When asked how easy it was to keep motivated and at the top of his game during the long period away, Canada’s Crispin Duenas said, “I don’t think I ever got demotivated. Some archers took vacation after the worlds but I went to a training camp in Legnica and just tried to stick to my normal training routine, never shooting less than 300 arrows a day and preparing to do my best in Wroclaw.”

Crispin scored 670 out of 720 points for his ranking round and secured himself the recurve men’s fifth seed.

4. Jean-Charles Valladont, who was one spot ahead of Crispin with 672 points, said his “technique was great, head was great, equipment was great,” and that he liked the Wroclaw competition field because it was very much in the countryside. Pointing to the trees surrounding the field, he said “I feel relaxed here and when you have that confidence it’s easy to shoot well.”

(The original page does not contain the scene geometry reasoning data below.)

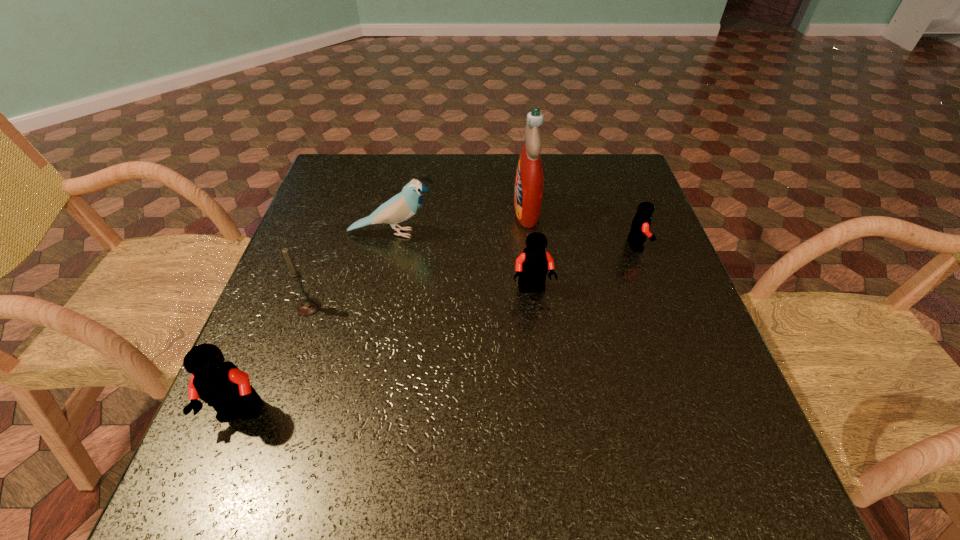 Where is `free space that is in between the leftmost Lego and the third object from left to right`? free space that is in between the leftmost Lego and the third object from left to right is located at coordinates (317, 324).

Find the location of a particular element. Image resolution: width=960 pixels, height=540 pixels. vacant space that's between the tallest object and the fourth object from right to left is located at coordinates click(x=460, y=222).

You are a GUI agent. You are given a task and a screenshot of the screen. Output one action in this format:
    pyautogui.click(x=<x>, y=<y>)
    Task: Click on the free space that is in between the candle and the farthest Lego
    This screenshot has height=540, width=960.
    Given the screenshot: What is the action you would take?
    coord(472,276)

Locate an element on the screen. free space that is in between the second farthest Lego and the bird is located at coordinates (463, 261).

The 26-year-old Frenchman had an individual bronze medal in Wroclaw in 2014.

JC’s teammate Sophie Planeix, making her second appearance for France in 2015, added 35 points to the ranking score she posted at the season’s first stage in Shanghai. Her take on the round, which was good for the third seed, the highest from a French recurve woman on the year: “I managed the wind how I wanted to.” 

5. Consistency from India’s Deepika Kumari: 658 in Wroclaw after a 657 during qualification in Copenhagen. It landed her a second seed at the Archery World Cup stage in Poland but Kumari wasn’t happy.

“It’s not really a good score for me,” she said. “I can do better.”

“It doesn’t really matter where I’m shooting, it’s about my performance and my confidence. I’m always trying to get better.”

6. The Ukrainian compound women’s team shocked the field at the worlds by qualifying in 16th – the last seed to advance to the head-to-head stage of the event – then knocking out the top seeds and launching a run through the brackets to take gold.

Mariya Shkolna, one member of that world-title winning-team, was first over the compound women’s ranking round in Wroclaw.

She, as well as admitting she was a bit shocked to seed top, said that she arrived in Poland relaxed after the surprise win in Copenhagen. The entire team had not practised in the five days they were back in Ukraine because their world gold had sparked a flurry of media interest and meetings with sports officials back home.

7. Another exhausted, but high-seeded, archer: Crystal Gauvin. She took individual silver in Copenhagen then flew back home to the States to work for a week before coming back to Europe for the World Cup stage.

“I’m not good with heat,” she said. Crystal landed 10th over qualification but could have been higher. Her last end had three eights. Over the rest of the 66 arrows in the round, she’d only shot one arrow into the red.

8. The level of competition is insanely high. Now the reigning world champion, Dane Stephan Hansen said he shot “no 60s in the second half, a lot of 59s – which is not what I expect from myself.” He only dropped 13 points over the whole 72-arrow round on his way to the second seed. Some expectation!

9. “I’ve had terrible target panic,” said compound men’s leader Braden Gellenthien, from the USA, as he explained why he changed from a back tension release aid to a thumb trigger and put more weight on his bow. It’s had the right effect: 708/720 and Braden’s first top seed in a while.

“I’m able to put the pin where it needs to be and execute a clean shot,” he said.

10. Top teams: USA ranked first in the recurve men’s, compound men’s and the recurve and compound mixed team competitions. China had the recurve women’s top seed and Russia the compound women’s.